If the genome is functional in the sense of ENCODE, that agrees with one part of ID. Some of us argued that the genome would not be junk. We would expect some kind of function for most of it.
But being functional in the biochemical sense (à la ENCODE) does not mean it is easy to give rise to new genes and proteins. When we say functional sequence is rare in sequence space, we mean a different sort of function and sequence than in ENCODE. We mean a sequence that can have the ability to carry out an enzymatic reaction. It is our claim that proteins made from random sequence will rarely if ever have any sort of enzymatic activity.
That is why experimental tests are to be desired. Can random DNA sequence produce functional proteins with enzymatic activity or not? If experiments say no, that implies something extra is going on, because we do see lots of de novo genes.

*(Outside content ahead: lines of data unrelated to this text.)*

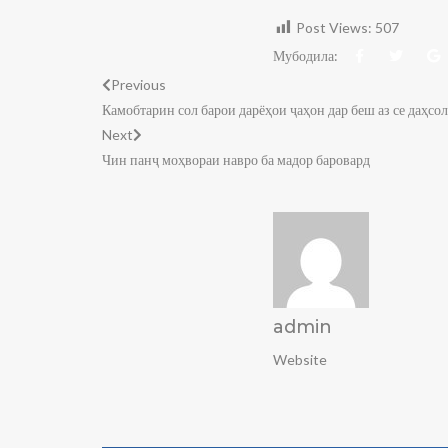
Post Views:
507
Мубодила:
Previous
Камобтарин сол барои дарёҳои ҷаҳон дар беш аз се даҳсо
Next
Чин панҷ моҳвораи навро ба мадор баровард
admin
Website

However, such experiments may be impossible, because of the inability to test enough sequence to get a handle on a likely small signal. Proving a negative is always difficult. None of the protocols I know can screen enough sequences to test Doug’s hypothesis.
However, if it is easy to get a functional enzyme from random DNA, if there should be a positive result, that would definitely argue that de novo genes may be the product of natural processes, and not necessarily design.
As I said earlier, there are labs examining this question of the difficulty of getting enzymatic function from random sequence. I look forward to their results.
There is more that could be said here but I’ll save it for another time.